_Problem_: As soon as the line containing "Handel’s Recorder: Recorder Sonatas;" appears in the material below, start returning lines exactly, and end with the line containing "The last day".
:: Study material ::
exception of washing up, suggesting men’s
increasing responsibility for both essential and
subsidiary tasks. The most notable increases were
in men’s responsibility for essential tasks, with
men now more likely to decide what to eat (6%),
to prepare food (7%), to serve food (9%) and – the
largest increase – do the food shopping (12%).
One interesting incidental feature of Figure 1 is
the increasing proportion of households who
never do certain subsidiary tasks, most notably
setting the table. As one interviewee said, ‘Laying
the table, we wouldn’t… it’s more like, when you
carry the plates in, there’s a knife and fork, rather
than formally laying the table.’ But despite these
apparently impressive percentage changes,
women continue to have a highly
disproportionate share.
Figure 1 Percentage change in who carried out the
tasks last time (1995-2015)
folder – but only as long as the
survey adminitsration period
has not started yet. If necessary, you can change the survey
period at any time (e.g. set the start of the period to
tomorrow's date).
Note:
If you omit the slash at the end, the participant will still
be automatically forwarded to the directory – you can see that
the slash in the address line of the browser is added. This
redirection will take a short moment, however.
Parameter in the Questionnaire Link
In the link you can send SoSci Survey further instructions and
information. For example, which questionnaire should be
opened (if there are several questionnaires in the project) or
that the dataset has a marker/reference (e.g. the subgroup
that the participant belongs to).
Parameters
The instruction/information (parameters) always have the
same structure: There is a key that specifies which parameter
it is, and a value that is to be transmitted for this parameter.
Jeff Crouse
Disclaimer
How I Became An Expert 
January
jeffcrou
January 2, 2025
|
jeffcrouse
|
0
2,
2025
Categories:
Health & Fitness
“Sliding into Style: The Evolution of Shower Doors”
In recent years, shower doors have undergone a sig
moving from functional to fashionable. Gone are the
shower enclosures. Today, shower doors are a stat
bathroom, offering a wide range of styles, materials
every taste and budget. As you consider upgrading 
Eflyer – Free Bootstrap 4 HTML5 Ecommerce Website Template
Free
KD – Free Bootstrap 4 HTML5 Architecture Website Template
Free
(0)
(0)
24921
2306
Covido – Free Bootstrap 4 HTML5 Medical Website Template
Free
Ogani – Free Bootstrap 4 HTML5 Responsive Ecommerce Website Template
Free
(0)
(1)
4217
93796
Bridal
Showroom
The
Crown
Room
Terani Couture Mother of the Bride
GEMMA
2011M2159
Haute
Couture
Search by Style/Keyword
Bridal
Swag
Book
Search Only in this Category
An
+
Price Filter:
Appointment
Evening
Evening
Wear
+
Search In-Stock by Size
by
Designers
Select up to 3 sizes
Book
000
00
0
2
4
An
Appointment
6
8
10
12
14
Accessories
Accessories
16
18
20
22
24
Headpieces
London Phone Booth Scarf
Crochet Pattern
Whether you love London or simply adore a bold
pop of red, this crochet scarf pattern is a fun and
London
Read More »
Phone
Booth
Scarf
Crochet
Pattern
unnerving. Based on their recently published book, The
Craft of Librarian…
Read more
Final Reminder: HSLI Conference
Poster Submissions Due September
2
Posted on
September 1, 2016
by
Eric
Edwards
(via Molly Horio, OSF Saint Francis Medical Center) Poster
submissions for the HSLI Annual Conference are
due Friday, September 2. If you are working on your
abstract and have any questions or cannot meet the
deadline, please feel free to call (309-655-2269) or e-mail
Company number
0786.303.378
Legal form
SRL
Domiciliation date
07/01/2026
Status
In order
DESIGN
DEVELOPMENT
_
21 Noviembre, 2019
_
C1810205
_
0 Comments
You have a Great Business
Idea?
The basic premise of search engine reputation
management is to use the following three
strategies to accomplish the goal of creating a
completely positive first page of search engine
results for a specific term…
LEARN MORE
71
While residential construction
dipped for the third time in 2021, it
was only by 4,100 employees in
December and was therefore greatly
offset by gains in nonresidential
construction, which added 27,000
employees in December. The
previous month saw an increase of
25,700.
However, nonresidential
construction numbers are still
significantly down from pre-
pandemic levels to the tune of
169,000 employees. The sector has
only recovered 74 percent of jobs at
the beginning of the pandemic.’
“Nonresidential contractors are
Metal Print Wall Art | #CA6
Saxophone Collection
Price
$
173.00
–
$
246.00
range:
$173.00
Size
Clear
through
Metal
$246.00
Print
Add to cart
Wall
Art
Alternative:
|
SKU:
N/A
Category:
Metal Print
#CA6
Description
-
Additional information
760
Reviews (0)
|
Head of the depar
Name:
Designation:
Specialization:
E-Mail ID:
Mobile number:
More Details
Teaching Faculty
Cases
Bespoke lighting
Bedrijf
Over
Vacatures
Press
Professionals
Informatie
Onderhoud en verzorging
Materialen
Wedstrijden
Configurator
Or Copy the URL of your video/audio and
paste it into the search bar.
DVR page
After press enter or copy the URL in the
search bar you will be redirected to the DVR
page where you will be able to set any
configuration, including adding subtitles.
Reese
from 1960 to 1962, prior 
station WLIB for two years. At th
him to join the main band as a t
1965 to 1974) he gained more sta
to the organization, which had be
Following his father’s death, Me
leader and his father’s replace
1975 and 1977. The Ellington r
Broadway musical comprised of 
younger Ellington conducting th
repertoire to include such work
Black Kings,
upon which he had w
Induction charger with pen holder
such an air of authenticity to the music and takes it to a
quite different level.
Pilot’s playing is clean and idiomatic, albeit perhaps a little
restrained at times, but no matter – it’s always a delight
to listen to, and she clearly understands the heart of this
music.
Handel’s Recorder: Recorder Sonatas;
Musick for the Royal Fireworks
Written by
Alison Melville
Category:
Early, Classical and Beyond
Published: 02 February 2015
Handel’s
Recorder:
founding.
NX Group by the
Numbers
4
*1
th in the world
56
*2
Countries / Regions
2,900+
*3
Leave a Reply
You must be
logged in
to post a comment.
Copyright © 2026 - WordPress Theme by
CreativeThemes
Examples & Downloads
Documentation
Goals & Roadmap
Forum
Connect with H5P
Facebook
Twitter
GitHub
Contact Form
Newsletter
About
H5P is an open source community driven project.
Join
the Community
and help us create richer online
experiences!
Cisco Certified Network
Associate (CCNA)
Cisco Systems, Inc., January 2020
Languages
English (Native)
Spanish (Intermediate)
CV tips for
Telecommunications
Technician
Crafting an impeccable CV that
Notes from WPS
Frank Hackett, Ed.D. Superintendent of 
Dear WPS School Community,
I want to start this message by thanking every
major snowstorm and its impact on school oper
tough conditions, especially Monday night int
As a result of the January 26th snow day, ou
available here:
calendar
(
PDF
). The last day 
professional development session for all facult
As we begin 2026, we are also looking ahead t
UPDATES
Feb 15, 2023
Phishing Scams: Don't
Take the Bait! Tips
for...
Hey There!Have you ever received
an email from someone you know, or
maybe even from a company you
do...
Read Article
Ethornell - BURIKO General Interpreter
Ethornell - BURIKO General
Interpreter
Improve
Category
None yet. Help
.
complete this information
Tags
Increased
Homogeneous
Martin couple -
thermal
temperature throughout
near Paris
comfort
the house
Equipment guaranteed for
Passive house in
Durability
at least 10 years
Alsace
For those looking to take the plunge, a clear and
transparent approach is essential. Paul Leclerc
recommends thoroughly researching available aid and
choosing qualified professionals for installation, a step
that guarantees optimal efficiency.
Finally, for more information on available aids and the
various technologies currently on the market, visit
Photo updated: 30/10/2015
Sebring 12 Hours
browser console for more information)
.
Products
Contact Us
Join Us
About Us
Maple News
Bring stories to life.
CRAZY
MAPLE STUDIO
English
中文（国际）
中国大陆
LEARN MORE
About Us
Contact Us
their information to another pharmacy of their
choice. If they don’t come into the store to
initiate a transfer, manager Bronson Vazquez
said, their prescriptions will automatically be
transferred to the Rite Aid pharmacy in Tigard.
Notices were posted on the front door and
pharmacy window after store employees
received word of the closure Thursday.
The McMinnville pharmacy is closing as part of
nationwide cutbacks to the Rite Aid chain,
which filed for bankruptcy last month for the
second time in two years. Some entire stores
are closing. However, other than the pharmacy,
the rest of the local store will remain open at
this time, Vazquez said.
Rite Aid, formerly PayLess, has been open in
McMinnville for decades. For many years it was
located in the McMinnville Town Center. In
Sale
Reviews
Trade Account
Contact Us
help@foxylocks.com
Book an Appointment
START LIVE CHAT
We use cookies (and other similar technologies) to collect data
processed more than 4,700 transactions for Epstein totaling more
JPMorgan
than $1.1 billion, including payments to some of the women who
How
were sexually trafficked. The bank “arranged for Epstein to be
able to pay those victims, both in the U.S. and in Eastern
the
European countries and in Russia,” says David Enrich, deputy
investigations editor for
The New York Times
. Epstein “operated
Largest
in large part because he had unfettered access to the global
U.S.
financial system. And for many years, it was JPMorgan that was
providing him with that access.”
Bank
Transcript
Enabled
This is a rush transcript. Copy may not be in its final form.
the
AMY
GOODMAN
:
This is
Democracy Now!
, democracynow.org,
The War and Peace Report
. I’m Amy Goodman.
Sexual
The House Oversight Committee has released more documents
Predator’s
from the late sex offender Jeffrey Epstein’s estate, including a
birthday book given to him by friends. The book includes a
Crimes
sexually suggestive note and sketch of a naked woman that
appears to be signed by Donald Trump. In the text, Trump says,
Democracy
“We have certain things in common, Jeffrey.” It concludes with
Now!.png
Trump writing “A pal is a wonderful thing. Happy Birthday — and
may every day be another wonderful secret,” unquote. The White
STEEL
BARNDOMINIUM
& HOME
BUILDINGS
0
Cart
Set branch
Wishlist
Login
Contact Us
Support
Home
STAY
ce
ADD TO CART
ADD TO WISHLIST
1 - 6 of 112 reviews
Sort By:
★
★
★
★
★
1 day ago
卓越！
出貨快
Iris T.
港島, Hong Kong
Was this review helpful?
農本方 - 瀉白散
:::
_Answer section_:
Handel’s Recorder: Recorder Sonatas;
Musick for the Royal Fireworks
Written by
Alison Melville
Category:
Early, Classical and Beyond
Published: 02 February 2015
Handel’s
Recorder:
founding.
NX Group by the
Numbers
4
*1
th in the world
56
*2
Countries / Regions
2,900+
*3
Leave a Reply
You must be
logged in
to post a comment.
Copyright © 2026 - WordPress Theme by
CreativeThemes
Examples & Downloads
Documentation
Goals & Roadmap
Forum
Connect with H5P
Facebook
Twitter
GitHub
Contact Form
Newsletter
About
H5P is an open source community driven project.
Join
the Community
and help us create richer online
experiences!
Cisco Certified Network
Associate (CCNA)
Cisco Systems, Inc., January 2020
Languages
English (Native)
Spanish (Intermediate)
CV tips for
Telecommunications
Technician
Crafting an impeccable CV that
Notes from WPS
Frank Hackett, Ed.D. Superintendent of 
Dear WPS School Community,
I want to start this message by thanking every
major snowstorm and its impact on school oper
tough conditions, especially Monday night int
As a result of the January 26th snow day, ou
available here:
calendar
(
PDF
). The last day 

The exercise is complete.